Does having the roles 'anonymous,' 'registered,' and 'application admin' selected in an OutSystems application mean that all end users can access the information, or is it limited to only application administrators?
Hello Lekshmi,
Anonymous:
Allows any end user to access the element, including users that aren't logged in (non-authenticated users). Anonymous is the most general Role and when you associate this Role, for example with a screen, all the existing Roles are automatically associated with it.
Registered:
Allows any end user who has logged into an Application running in the same Platform Server (authenticated users) to access the element. When you associate this Role with an element all the existing Roles are automatically associated with it, except the Anonymous role.
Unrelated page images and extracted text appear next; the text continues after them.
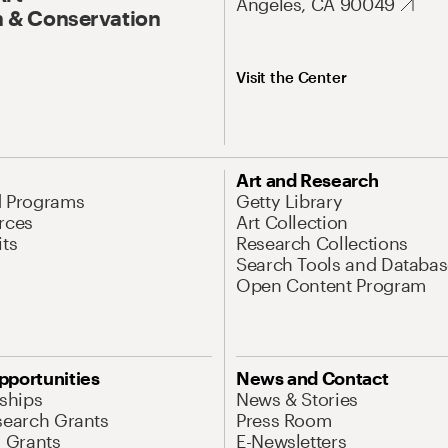
Angeles, CA 90049
 & Conservation
Visit the Center
Art and Research
d Programs
Getty Library
rces
Art Collection
its
Research Collections
Search Tools and Databas
Open Content Program
pportunities
News and Contact
nships
News & Stories
search Grants
Press Room
l Grants
E-Newsletters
The users which are there in the User entity can access the screens which has register role.
Application Admin:
This is the custom role which you will create in the application so when a user has this role he will be able to access that particular screen.
Also please refer to this links it will help you for understanding roles in outsystems.
https://success.outsystems.com/documentation/11/developing_an_application/secure_the_application/user_roles/
https://success.outsystems.com/documentation/11/developing_an_application/secure_the_application/user_roles/create_and_use_roles/
Regards,
Pavan R
For you knowledge..one more thing I want to add about roles when It comes to security of the application you should avoid setting Anonymous and Register roles to access screens if you set this you will get the warning in the AI mentor studio something like this:-
Hope it helps you.!
Thank you
Hii @Lekshmi Revi N ,
If you select Anonymous role, it means anybody on the internet can access your URL,
by selecting on Registered role, you can restrict it to only users which are registered in your environment.
and by selecting Application Admin, only registered users who have 'Application admin' role can access.
So in your case uncheck the anonymous role option.
you can also refer to Role based security for better understanding of roles, authentication and authorization in outsystems.
Thanks.
Anees
Hello @Mohd Anees Mansoori ,
Thank you for your answer.
If all three roles are selected, which role would have priority?
Thanks
Lekshmi
Hello @Lekshmi Revi N,
Incase if all the three roles are selected then Anonymous will get the priority and anybody can access your URL.
If you want to restrict then you must uncheck the anonymous role.
Feel free to ask if still there is some query.